The 9:46 to Frankfurt
The 11:19 to Dresden
With a combination of broken German, English, sign language and baby talk, I was reassured by the Heidelberg ticket agent that our connection to Frankfurt would not split into two trains, and Carol and I could relax for the short, one-hour trip, and then on to our ultimate destination of Dresden.
As war crimes go, the Dresden firebombing has become historically famous thanks in part to Kurt Vonnegut, but can't hold a candle (as it were) to what America dropped on Hiroshima and Nagasaki, or the carpet bombing of southeast Asia twenty or so years later by that same America. Maybe it was the last act of man's inhumanity to man before the final curtain of the European theater of WWII, but "Dresden" and "firebombing" flow together like "Nazi" and "concentration camp."
The survivors of the two-day Allied bombardment went to work immediately rebuilding the city even while the bricks were still hot. Today, Dresden takes its rightful place among all the other bombed out German cities that rebuilt with a commendable commitment to the old and the new.
The bombing of the city is memorialized in a multimedia exhibition known as the Panometer. Somewhat ironically perhaps for a German WWII memorial, it is housed in a former gasometer, or large storage container for natural gas. Actually buying a ticket to voluntarily enter a gas chamber dating back to the Nazi era notwithstanding, the museum is a realistic, as well as artistic depiction of what it was like to be a soon-to-be former citizen of Dresden back in February of 1945. Thanks to my consistent sense of heading off in the opposite direction when it comes to trams, we had less than an hour to spend experiencing the destructive power of carpet bombing after finally arriving at 4:15 for a 5:00 museum closing. Still, the exhibit mixed photographs, light and sound to give a chilling feeling of being trapped in the city when the bombs began dropping.
Nothing takes the sting out of human atrocity quite like Happy Hour though, and we arrived back in the restored Old City (after a course correction on the bus system this time) on time for this one. Carol and I parked ourselves at a very pleasant and vibrant square, across from the royal residence, and near a mural of what appeared to be a social realism paean to Dresden's years under communist rule.
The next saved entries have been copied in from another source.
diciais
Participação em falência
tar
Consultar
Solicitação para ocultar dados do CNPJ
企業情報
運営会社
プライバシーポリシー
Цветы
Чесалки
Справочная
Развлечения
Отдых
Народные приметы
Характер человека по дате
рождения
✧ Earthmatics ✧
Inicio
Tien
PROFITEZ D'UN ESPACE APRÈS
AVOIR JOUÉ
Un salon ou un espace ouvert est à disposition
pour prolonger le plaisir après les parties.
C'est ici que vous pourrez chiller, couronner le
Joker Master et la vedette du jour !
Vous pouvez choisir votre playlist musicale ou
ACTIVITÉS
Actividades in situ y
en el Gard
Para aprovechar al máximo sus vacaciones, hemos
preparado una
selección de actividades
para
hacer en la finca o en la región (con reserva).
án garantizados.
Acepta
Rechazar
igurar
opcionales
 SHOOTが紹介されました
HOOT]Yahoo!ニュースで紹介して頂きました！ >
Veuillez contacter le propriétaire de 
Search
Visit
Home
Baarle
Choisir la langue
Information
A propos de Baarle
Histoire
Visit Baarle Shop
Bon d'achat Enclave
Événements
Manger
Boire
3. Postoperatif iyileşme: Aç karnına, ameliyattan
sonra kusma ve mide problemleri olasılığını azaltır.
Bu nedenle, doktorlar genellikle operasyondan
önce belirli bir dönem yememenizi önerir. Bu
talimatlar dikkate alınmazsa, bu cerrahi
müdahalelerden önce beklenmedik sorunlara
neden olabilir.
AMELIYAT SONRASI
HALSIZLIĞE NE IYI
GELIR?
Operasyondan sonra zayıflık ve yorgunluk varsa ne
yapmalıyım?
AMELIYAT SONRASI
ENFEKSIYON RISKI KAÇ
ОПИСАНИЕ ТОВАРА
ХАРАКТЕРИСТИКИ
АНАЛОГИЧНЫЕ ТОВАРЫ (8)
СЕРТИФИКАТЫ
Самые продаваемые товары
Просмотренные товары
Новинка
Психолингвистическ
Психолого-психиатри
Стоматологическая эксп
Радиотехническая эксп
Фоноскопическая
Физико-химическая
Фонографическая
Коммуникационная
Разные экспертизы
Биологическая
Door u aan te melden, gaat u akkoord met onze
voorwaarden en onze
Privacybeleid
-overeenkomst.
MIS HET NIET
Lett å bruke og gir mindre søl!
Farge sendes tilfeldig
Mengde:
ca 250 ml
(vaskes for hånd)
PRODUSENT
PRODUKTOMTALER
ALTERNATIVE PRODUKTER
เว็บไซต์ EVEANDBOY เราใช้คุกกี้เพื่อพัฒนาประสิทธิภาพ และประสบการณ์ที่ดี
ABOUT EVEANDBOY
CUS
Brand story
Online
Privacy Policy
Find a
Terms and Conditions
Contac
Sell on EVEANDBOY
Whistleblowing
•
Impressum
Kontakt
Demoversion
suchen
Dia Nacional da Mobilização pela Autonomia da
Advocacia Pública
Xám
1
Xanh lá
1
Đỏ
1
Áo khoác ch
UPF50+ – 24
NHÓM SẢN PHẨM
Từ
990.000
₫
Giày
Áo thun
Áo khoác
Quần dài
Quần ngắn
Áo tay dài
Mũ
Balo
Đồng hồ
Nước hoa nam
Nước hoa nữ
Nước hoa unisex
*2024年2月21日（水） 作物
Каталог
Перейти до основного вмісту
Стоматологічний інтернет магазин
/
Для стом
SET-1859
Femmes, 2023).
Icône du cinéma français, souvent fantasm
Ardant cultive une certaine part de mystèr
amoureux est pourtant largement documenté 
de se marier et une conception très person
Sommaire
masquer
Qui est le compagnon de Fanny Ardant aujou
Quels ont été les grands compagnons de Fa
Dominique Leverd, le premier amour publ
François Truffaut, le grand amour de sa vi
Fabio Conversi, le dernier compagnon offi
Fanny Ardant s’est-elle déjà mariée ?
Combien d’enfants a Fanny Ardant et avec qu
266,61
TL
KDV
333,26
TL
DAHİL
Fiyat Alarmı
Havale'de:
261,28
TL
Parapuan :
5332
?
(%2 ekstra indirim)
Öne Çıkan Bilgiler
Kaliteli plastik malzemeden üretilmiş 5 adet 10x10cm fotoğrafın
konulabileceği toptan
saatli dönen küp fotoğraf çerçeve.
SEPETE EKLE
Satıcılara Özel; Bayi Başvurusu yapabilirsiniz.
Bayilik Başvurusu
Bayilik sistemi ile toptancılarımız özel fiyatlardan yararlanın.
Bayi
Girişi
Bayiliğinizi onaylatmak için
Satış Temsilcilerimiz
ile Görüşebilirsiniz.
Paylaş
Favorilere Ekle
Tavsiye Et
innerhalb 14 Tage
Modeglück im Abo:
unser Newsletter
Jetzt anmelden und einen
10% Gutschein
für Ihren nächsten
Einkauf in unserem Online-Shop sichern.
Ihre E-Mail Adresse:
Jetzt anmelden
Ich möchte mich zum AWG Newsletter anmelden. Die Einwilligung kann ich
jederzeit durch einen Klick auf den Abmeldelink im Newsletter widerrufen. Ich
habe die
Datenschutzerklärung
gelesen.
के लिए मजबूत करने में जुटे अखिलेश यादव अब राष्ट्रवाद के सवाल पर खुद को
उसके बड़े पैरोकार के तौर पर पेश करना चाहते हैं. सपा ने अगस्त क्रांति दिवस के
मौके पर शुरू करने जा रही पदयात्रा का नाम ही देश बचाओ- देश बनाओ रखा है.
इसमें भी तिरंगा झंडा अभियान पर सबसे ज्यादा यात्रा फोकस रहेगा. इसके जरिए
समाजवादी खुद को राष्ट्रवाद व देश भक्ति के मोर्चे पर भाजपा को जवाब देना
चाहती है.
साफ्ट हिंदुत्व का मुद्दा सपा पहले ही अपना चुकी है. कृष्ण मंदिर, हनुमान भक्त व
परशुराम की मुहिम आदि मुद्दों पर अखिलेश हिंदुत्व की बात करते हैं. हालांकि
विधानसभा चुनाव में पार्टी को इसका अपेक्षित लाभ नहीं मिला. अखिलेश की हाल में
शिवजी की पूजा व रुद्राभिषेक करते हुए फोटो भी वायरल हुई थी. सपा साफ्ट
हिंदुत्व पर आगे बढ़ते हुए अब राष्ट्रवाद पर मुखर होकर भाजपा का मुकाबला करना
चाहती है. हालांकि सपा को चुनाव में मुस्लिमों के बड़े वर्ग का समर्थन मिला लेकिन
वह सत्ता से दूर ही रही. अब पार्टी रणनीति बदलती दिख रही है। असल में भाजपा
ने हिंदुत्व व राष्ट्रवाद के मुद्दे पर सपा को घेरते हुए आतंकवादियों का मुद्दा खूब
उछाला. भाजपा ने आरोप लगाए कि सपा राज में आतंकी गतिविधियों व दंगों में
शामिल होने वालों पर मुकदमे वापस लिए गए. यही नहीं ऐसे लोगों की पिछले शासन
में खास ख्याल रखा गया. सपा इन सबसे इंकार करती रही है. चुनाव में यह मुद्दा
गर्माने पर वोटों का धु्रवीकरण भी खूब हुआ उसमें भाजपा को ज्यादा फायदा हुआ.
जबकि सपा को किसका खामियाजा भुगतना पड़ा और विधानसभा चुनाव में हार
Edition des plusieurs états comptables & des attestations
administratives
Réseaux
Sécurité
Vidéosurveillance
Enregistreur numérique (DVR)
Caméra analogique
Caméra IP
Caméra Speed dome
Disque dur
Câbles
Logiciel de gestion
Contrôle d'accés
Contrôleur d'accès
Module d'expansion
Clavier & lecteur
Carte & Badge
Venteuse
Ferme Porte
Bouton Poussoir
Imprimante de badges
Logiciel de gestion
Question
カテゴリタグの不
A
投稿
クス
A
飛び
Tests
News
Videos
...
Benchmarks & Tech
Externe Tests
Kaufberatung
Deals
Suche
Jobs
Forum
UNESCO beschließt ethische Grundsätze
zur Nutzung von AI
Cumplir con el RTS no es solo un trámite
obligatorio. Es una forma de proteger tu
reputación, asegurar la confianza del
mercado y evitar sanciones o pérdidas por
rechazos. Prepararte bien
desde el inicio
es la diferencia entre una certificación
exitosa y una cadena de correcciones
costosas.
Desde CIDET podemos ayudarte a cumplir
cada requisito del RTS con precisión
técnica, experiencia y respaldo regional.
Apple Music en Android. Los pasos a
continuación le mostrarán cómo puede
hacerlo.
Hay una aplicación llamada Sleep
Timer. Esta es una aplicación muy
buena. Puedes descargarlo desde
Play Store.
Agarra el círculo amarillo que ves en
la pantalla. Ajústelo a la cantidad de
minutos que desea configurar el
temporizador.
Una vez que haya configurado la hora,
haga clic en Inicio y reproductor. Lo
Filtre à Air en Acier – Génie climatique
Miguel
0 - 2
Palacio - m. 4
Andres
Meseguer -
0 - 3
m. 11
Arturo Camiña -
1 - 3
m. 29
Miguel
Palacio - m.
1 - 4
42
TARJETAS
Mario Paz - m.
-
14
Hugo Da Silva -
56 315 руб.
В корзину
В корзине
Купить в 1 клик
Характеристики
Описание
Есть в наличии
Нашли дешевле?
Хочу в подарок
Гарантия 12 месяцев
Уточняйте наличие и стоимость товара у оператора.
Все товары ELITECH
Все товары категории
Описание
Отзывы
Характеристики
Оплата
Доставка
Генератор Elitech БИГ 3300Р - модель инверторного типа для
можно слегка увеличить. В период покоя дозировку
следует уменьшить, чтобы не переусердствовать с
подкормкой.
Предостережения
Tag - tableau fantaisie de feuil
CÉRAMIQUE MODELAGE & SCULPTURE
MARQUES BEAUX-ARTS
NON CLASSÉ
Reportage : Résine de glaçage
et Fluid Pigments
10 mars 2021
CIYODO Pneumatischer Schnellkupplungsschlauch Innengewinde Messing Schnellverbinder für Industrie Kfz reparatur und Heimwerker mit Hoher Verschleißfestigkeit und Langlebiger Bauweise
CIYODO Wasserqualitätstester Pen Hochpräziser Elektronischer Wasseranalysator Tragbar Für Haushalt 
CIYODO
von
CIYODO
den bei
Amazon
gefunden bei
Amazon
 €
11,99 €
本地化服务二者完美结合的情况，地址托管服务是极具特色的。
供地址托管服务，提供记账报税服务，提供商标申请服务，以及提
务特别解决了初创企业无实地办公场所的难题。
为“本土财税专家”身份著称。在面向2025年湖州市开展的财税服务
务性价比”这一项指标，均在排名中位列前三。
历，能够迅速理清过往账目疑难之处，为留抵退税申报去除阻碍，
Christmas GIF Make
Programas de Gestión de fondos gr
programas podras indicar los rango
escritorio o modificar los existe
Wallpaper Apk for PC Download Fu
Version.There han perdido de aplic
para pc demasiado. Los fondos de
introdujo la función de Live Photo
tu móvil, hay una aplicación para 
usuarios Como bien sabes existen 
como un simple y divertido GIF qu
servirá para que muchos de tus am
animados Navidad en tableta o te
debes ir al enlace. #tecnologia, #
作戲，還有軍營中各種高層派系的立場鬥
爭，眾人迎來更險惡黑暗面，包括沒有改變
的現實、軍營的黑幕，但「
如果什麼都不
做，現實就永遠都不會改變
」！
Buskers plied their street musical talents at prescribed intervals, and over my first wiener schnitzel and pommes dinner in Germany, we enjoyed the earnest pursuit of a lithesome flutist by an older balding man, both out of his depth and ultimately the price of a couple of beers as well, with only an eventual empty chair to show for his efforts.
Dresden had a lot of energy and architectural beauty to show for itself, to say nothing of the most buttery and fork-worthy schnitzel in memory. We wanted to extend our stay, given we'd already given up a morning to wash day. I was annoyed when the hotel desk clerk coldly shook his head to adding another night, especially when both the hotel and booking.com were showing vacancies. Thinking back on that commie mural, I concluded the former East Germany still had things to learn about customer service, so we booked our tickets to Prague, home of the Prague Spring and the Velvet Revolution, with expectations of a more forthcoming display of eastern Europe hospitality. In this we would not be disappointed, though Prague's - and how shall I put this - metamorphosis into an overrun tourist mecca was more than a little - again, how shall I state it - Kafkaesque?
Less Kafka and more Vonnegut perhaps was one of my last images of Dresden. I was sitting on a tram, opposite a heavily tattooed man - the ink covering both arms but only one leg - who sat bolt upright, while reading a copy of - and I am not making this up - How to Win Friends and Influence People. I had an idea where the ambitious lad might go to apply for a job.